Five minutes later, they knew that they really should have.

“Yes, he was here,” a very pleasant middle-aged woman with a kindly smile and gentle blue eyes informed the agents. “He had a surgery run late. A poor young boy with growths on his eardrums that prevented them from vibrating. He had to be very slow and careful not to puncture the eardrums, but he got all of the growth removed. You should have seen his face when he could hear his parents for the first time! We see so much pain here. It’s nice to see things end well. Oh, but yes, Dr. Hammond was exhausted. He stayed in one of the break rooms we reserve for situations like that.”

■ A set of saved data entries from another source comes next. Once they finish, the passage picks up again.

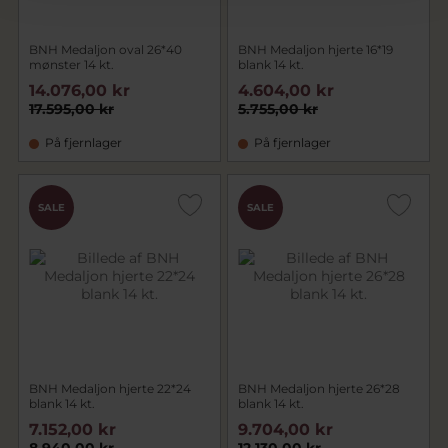
BNH Medaljon oval 26*40
BNH Medaljon hjerte 16*19
mønster 14 kt.
blank 14 kt.
14.076,00 kr
4.604,00 kr
17.595,00 kr
5.755,00 kr
På fjernlager
På fjernlager
SALE
SALE
BNH Medaljon hjerte 22*24
BNH Medaljon hjerte 26*28
blank 14 kt.
blank 14 kt.
7.152,00 kr
9.704,00 kr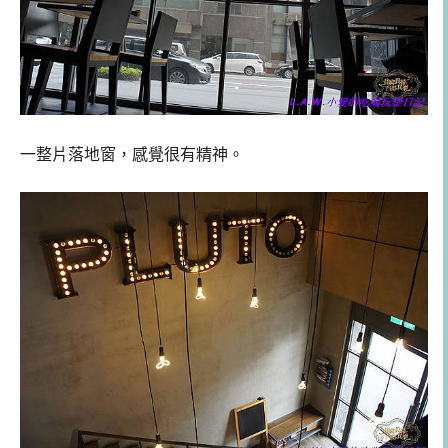
一整片落地窗，感覺很有精神。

Faith and Michael exchanged another look. Faith managed to hide her disappointment as she smiled at the nurse. “Thank you, Miss Flannery.”

“Oh, you betcha!”

They maintained their cool until they reached their car. The receptionist they spoke to earlier was replaced by a middle-aged woman who couldn’t care less that the FBI was there with a dog, but that was fine. Faith wasn’t in the mood to try to make things up to that kid anymore.

On the drive back to the hotel, she said, “This was bad.”

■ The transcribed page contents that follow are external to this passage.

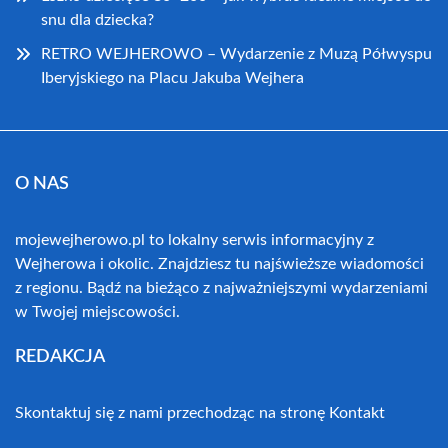
snu dla dziecka?
RETRO WEJHEROWO – Wydarzenie z Muzą Półwyspu
Iberyjskiego na Placu Jakuba Wejhera
O NAS
mojewejherowo.pl to lokalny serwis informacyjny z
Wejherowa i okolic. Znajdziesz tu najświeższe wiadomości
z regionu. Bądź na bieżąco z najważniejszymi wydarzeniami
w Twojej miejscowości.
REDAKCJA
Skontaktuj się z nami przechodząc na stronę
Kontakt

“Yeah,” Michael agreed. “Another lead wasted.”

"No. I mean, what we did was bad. We didn't try to examine evidence and draw a reasoned conclusion. We jumped at the first straw we found and came after Lucas like we knew he was the killer. We made an assumption and acted on it without taking the time to question if it was reasonable or not."

Then she remembered Michael’s misgivings when she first brought up Dr. Hammond. His very valid misgivings as it turned out.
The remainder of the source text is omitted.